Dynamically embedded plate anchors (DEPLAs) are a relatively new anchor type that combine the advantages of dynamically installed anchors and conventional plate anchors. Through three dimensional finite element modelling, this paper first derives the combined loading yield surface of the anchor holding capacity in clay and then uses this yield surface in plasticity analyses to study the anchor trajectory under chain loading. These analyses reveal that the anchor padeye in the current DEPLA design is not optimally located as the anchor will eventually pull out of the seabed when loaded beyond its design capacity. It also shows that there are alternative padeye locations that lead to an equilibrium condition, where the DEPLA attains an ultimate holding capacity. The plasticity analyses are supplemented by simplified closed-form equations that are used in a parametric study to calculate the ultimate DEPLA holding capacity for various padeye positions. The optimal padeye location from the analyses is at a location that has a padeye offset ratio (ratio of the normal to the parallel distance between the padeye and the centre of rotation of the plate) in the range 0.55–0.65, varying slightly with chain loading angle.

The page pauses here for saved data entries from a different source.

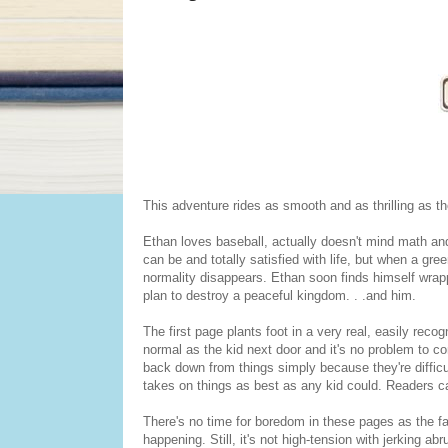
This adventure rides as smooth and as thrilling as th
Ethan loves baseball, actually doesn't mind math and
can be and totally satisfied with life, but when a gree
normality disappears. Ethan soon finds himself wrapp
plan to destroy a peaceful kingdom. . .and him.
The first page plants foot in a very real, easily re
normal as the kid next door and it's no problem to co
back down from things simply because they're difficu
takes on things as best as any kid could. Readers ca
There's no time for boredom in these pages as the fa
happening. Still, it's not high-tension with jerking 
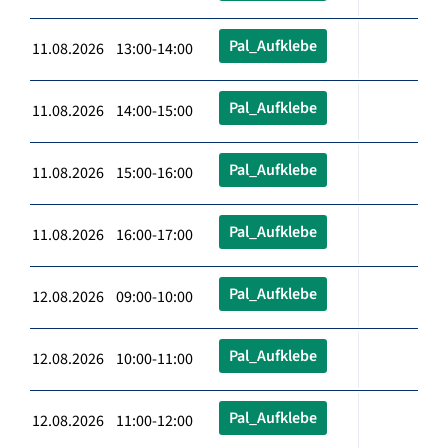
Pal_Aufklebe
11.08.2026 13:00-14:00
Pal_Aufklebe
11.08.2026 14:00-15:00
Pal_Aufklebe
11.08.2026 15:00-16:00
Pal_Aufklebe
11.08.2026 16:00-17:00
Pal_Aufklebe
12.08.2026 09:00-10:00
Pal_Aufklebe
12.08.2026 10:00-11:00
Pal_Aufklebe
12.08.2026 11:00-12:00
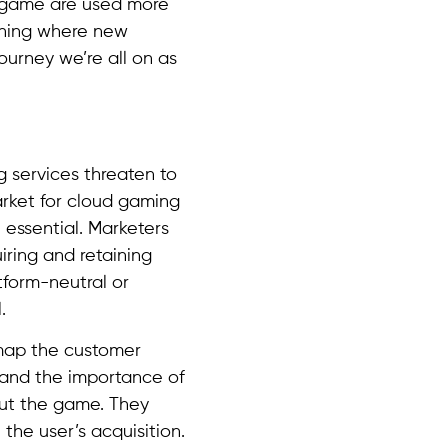
e game are used more
mining where new
ourney we’re all on as
g services threaten to
arket for cloud gaming
e essential. Marketers
iring and retaining
tform-neutral or
.
 map the customer
tand the importance of
out the game. They
the user’s acquisition.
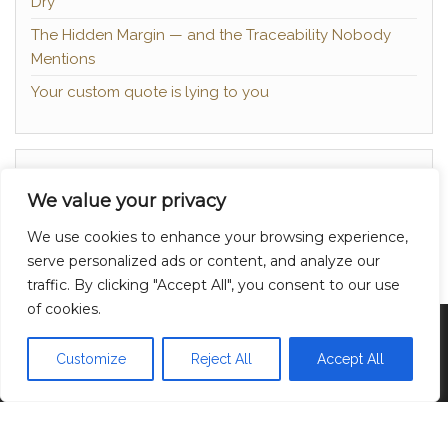
Dry
The Hidden Margin — and the Traceability Nobody
Mentions
Your custom quote is lying to you
About
We value your privacy
Contact
We use cookies to enhance your browsing experience,
Privacy Policy
serve personalized ads or content, and analyze our
traffic. By clicking "Accept All", you consent to our use
of cookies.
Proudly powered by
WordPress
|
Theme:
Head
Blog
Customize
Reject All
Accept All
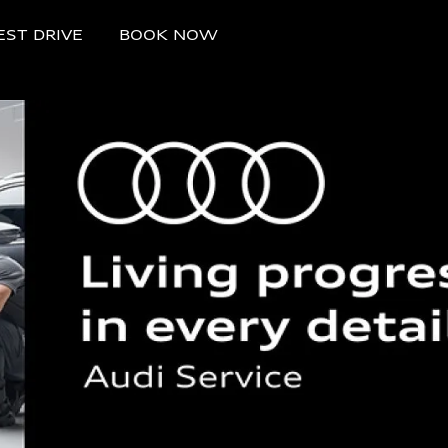
EST DRIVE
BOOK NOW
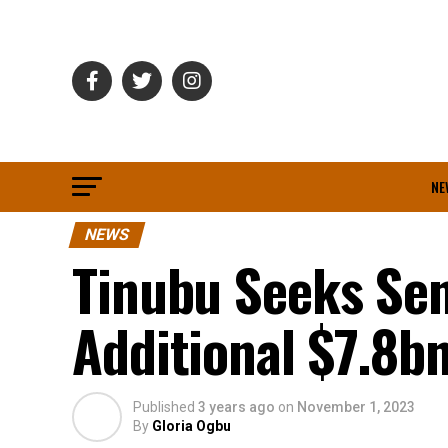
NE
NEWS
Tinubu Seeks Sen
Additional $7.8b
Published
3 years ago
on
November 1, 2023
By
Gloria Ogbu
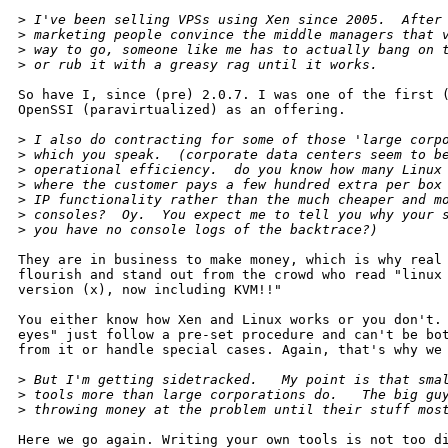
>
 I've been selling VPSs using Xen since 2005.  After
>
 marketing people convince the middle managers that 
>
 way to go, someone like me has to actually bang on 
>
 or rub it with a greasy rag until it works.  
So have I, since (pre) 2.0.7. I was one of the first (
OpenSSI (paravirtualized) as an offering.

>
 I also do contracting for some of those 'large corp
>
 which you speak.  (corporate data centers seem to b
>
 operational efficiency.  do you know how many Linux
>
 where the customer pays a few hundred extra per box
>
 IP functionality rather than the much cheaper and m
>
 consoles?  Oy.  You expect me to tell you why your 
>
 you have no console logs of the backtrace?)
They are in business to make money, which is why real 
flourish and stand out from the crowd who read "linux 
version (x), now including KVM!!"

You either know how Xen and Linux works or you don't. 
eyes" just follow a pre-set procedure and can't be bot
from it or handle special cases. Again, that's why we 
>
 But I'm getting sidetracked.   My point is that sma
>
 tools more than large corporations do.   The big gu
>
 throwing money at the problem until their stuff mos
Here we go again. Writing your own tools is not too di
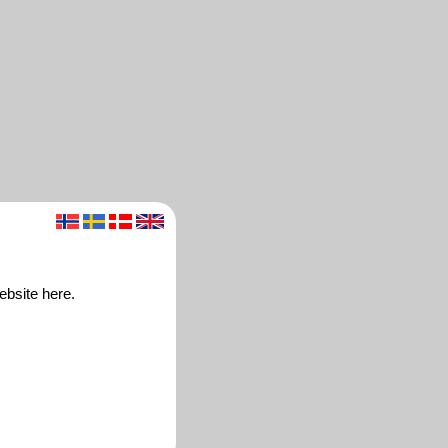
ebsite here.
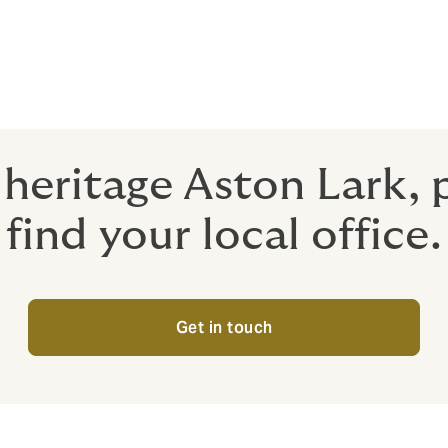
people who have delivered high-quality support and advice 
 do so. And we're excited about the opportunity to deliver ev
f heritage Aston Lark,
find your local office.
Get in touch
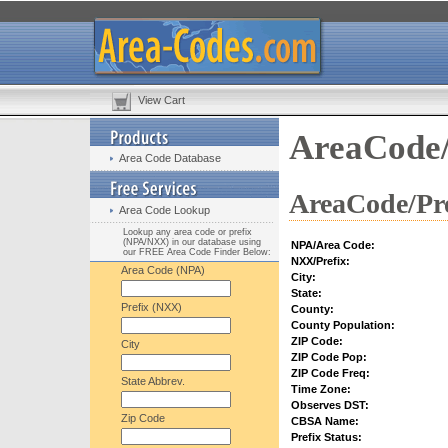
View Cart
AreaCode/
Area Code Database
AreaCode/Pre
Area Code Lookup
Lookup any area code or prefix
(NPA/NXX) in our database using
NPA/Area Code:
our FREE Area Code Finder Below:
NXX/Prefix:
Area Code (NPA)
City:
State:
Prefix (NXX)
County:
County Population:
ZIP Code:
City
ZIP Code Pop:
ZIP Code Freq:
State Abbrev.
Time Zone:
Observes DST:
Zip Code
CBSA Name:
Prefix Status:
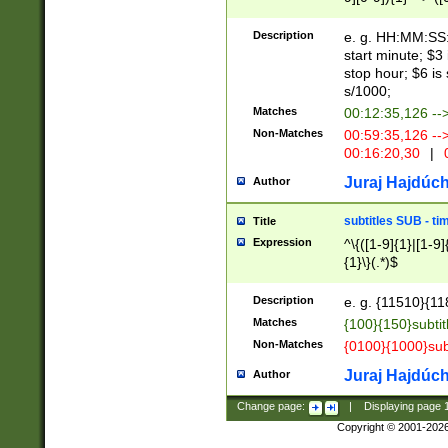
(latin2\_(bin|cz
{1},([0-9][0-9][0-
(cp1257\_(bin|(ge
Description
e. g. HH:MM:SS:t
(latin7\_(bin|gen
start minute; $3 
(general|bulgari
stop hour; $6 is
s/1000;
Matches
00:12:35,126 --
Non-Matches
00:59:35,126 --
00:16:20,30
|
0
Juraj Hajdúch
Author
subtitles SUB - t
Title
Expression
^\{([1-9]{1}|[1-9]
{1}\}(.*)$
Description
e. g. {11510}{118
Matches
{100}{150}subtit
Non-Matches
{0100}{1000}sub
Juraj Hajdúch
Author
Change page:
|
Displaying page
Copyright © 2001-202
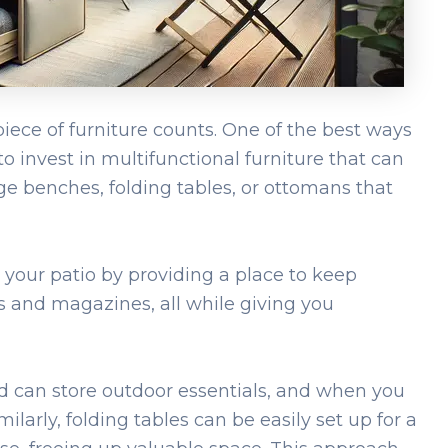
ece of furniture counts. One of the best ways
to invest in multifunctional furniture that can
ge benches, folding tables, or ottomans that
 your patio by providing a place to keep
s and magazines, all while giving you
lid can store outdoor essentials, and when you
imilarly, folding tables can be easily set up for a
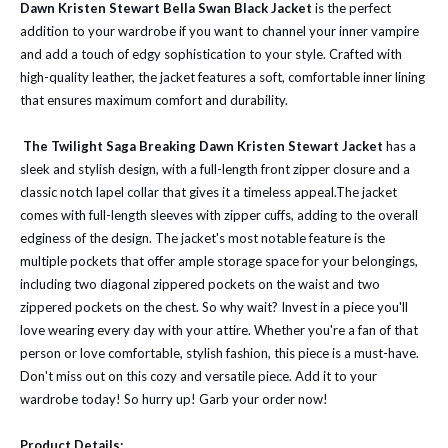
Dawn Kristen Stewart Bella Swan Black Jacket
is the perfect
addition to your wardrobe if you want to channel your inner vampire
and add a touch of edgy sophistication to your style. Crafted with
high-quality leather, the jacket features a soft, comfortable inner lining
that ensures maximum comfort and durability.
The Twilight Saga Breaking Dawn Kristen Stewart Jacket
has a
sleek and stylish design, with a full-length front zipper closure and a
classic notch lapel collar that gives it a timeless appeal.
The jacket
comes with full-length sleeves with zipper cuffs, adding to the overall
edginess of the design. The jacket's most notable feature is the
multiple pockets that offer ample storage space for your belongings,
including two diagonal zippered pockets on the waist and two
zippered pockets on the chest. So why wait? Invest in a piece you'll
love wearing every day with your attire. Whether you're a fan of that
person or love comfortable, stylish fashion, this piece is a must-have.
Don't miss out on this cozy and versatile piece. Add it to your
wardrobe today! So hurry up! Garb your order now!
Product Details:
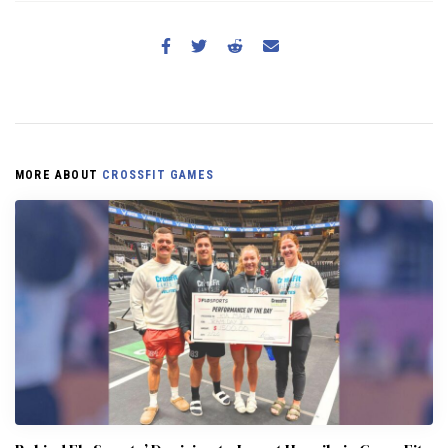
MORE ABOUT
CROSSFIT GAMES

动态嵌入板锚（DEPLA）是一种相对较新的锚类型，结合了动态安装锚和传统板锚的优点。通过三维有限元建模，本文首先推导出锚在粘土中的承载力的组合加载屈服面，然后将该屈服面用于塑性分析，研究链加载下锚的轨迹。这些分析表明，当前 DEPLA 设计中的锚板眼未处于最佳位置，因为当负载超出其设计能力时，锚最终会从海床中拔出。它还表明，存在导致平衡条件的替代性Padeye 位置，其中DEPLA 达到最终保持能力。塑性分析由简化的封闭式方程补充，这些方程用于参数研究，以计算各种 padeye 位置的最终 DEPLA 保持能力。分析中的最佳padeye 位置是padeye 偏移比（padeye 与板旋转中心之间的法线与平行距离的比率）在0.55-0.65 范围内的位置，随链加载而略有不同角度。